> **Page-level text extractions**
○ ○ ○ ○ ○ ○ ○
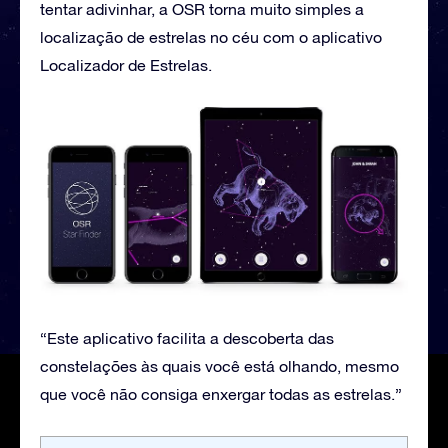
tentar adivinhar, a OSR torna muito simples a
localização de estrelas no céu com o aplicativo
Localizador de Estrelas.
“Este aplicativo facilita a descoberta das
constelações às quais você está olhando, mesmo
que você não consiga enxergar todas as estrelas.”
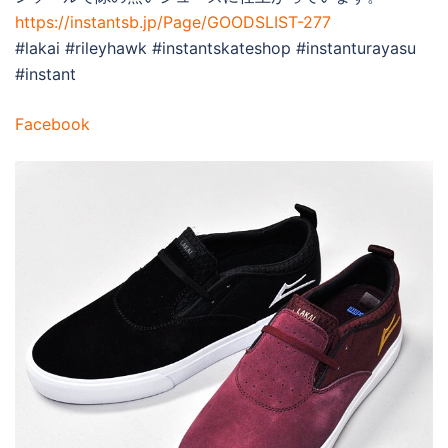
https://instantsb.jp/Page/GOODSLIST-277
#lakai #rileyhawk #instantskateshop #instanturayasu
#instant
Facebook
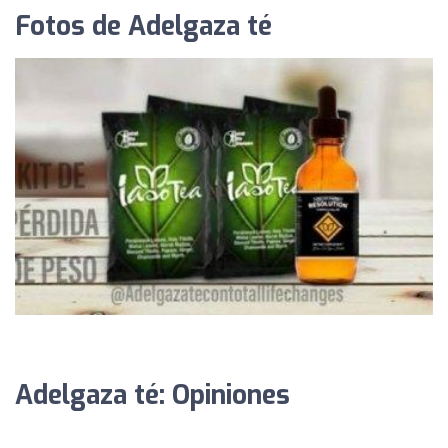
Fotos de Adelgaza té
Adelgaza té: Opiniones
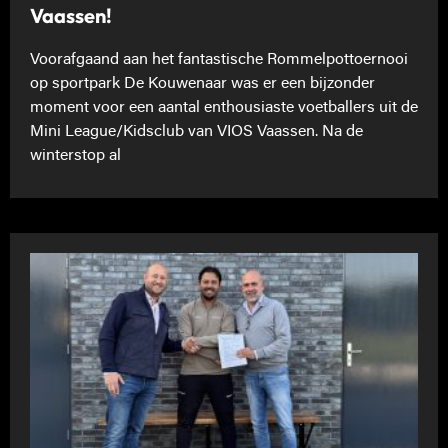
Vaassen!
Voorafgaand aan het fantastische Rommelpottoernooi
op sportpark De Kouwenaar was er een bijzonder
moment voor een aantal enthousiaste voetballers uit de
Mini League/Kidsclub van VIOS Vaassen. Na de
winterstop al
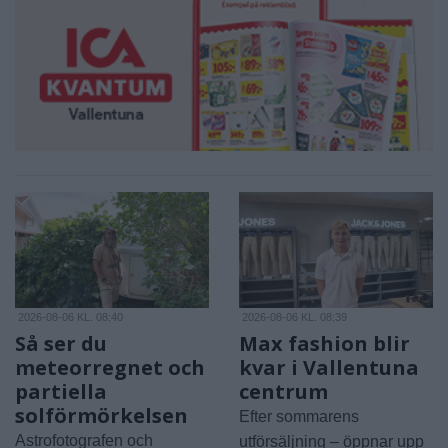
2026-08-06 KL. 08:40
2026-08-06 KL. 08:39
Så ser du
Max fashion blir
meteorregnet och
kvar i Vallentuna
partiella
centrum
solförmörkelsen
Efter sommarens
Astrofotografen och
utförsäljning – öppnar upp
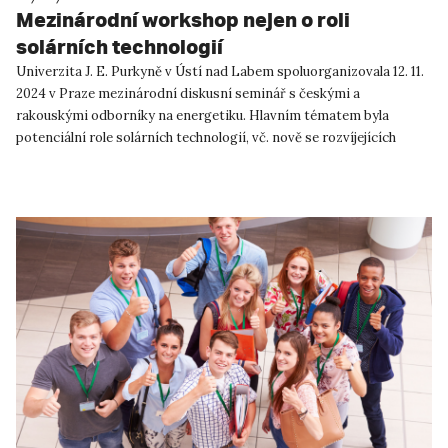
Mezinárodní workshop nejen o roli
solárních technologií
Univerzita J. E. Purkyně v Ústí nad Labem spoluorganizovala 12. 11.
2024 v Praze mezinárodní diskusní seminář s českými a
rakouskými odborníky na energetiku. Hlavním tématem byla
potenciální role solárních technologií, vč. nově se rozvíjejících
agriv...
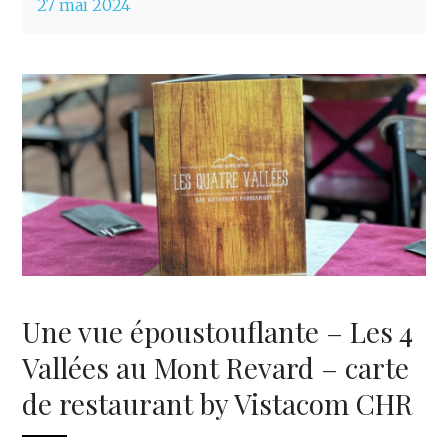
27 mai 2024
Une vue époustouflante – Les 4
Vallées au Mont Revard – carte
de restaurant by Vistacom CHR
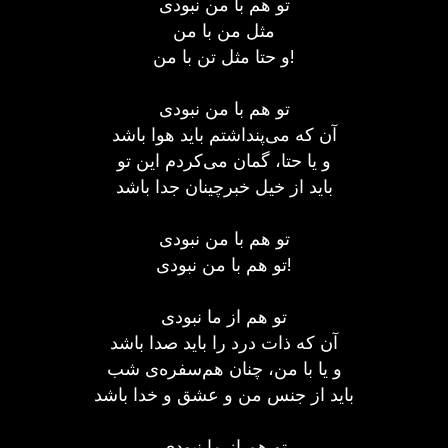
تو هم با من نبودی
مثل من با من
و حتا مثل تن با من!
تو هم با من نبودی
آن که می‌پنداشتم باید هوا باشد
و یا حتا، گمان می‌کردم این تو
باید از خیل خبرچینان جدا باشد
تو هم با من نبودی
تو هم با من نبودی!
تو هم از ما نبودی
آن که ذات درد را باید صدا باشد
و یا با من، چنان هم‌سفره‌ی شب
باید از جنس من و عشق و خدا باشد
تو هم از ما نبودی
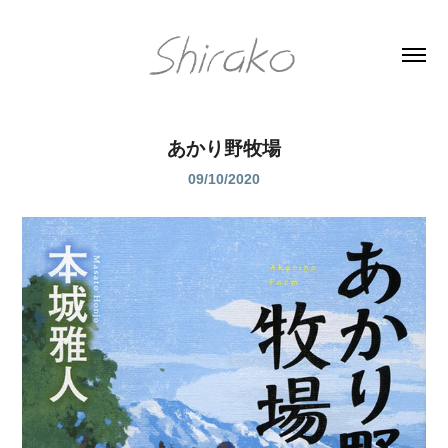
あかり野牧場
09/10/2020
○ ○ ○ ○ ○ ○ ○
> **Goal of the exercise**
What is needed is an exact output of the records above, with every picture left out.

> **Reply**
tentar adivinhar, a OSR torna muito simples a
localização de estrelas no céu com o aplicativo
Localizador de Estrelas.
“Este aplicativo facilita a descoberta das
constelações às quais você está olhando, mesmo
que você não consiga enxergar todas as estrelas.”
https://instantsb.jp/Page/GOODSLIST-277
#lakai #rileyhawk #instantskateshop #instanturayasu
#instant
Facebook
Fotos de Adelgaza té
Adelgaza té: Opiniones
Vaassen!
Voorafgaand aan het fantastische Rommelpottoernooi
op sportpark De Kouwenaar was er een bijzonder
moment voor een aantal enthousiaste voetballers uit de
Mini League/Kidsclub van VIOS Vaassen. Na de
winterstop al
2026-08-06 KL. 08:40
2026-08-06 KL. 08:39
Så ser du
Max fashion blir
meteorregnet och
kvar i Vallentuna
partiella
centrum
solförmörkelsen
Efter sommarens
Astrofotografen och
utförsäljning – öppnar upp
Mezinárodní workshop nejen o roli
solárních technologií
Univerzita J. E. Purkyně v Ústí nad Labem spoluorganizovala 12. 11.
2024 v Praze mezinárodní diskusní seminář s českými a
rakouskými odborníky na energetiku. Hlavním tématem byla
potenciální role solárních technologií, vč. nově se rozvíjejících
agriv...
27 mai 2024
Une vue époustouflante – Les 4
Vallées au Mont Revard – carte
de restaurant by Vistacom CHR
تو هم با من نبودی
مثل من با من
و حتا مثل تن با من!
تو هم با من نبودی
آن که می‌پنداشتم باید هوا باشد
و یا حتا، گمان می‌کردم این تو
باید از خیل خبرچینان جدا باشد
تو هم با من نبودی
تو هم با من نبودی!
تو هم از ما نبودی
آن که ذات درد را باید صدا باشد
و یا با من، چنان هم‌سفره‌ی شب
باید از جنس من و عشق و خدا باشد
تو هم از ما نبودی
あかり野牧場
09/10/2020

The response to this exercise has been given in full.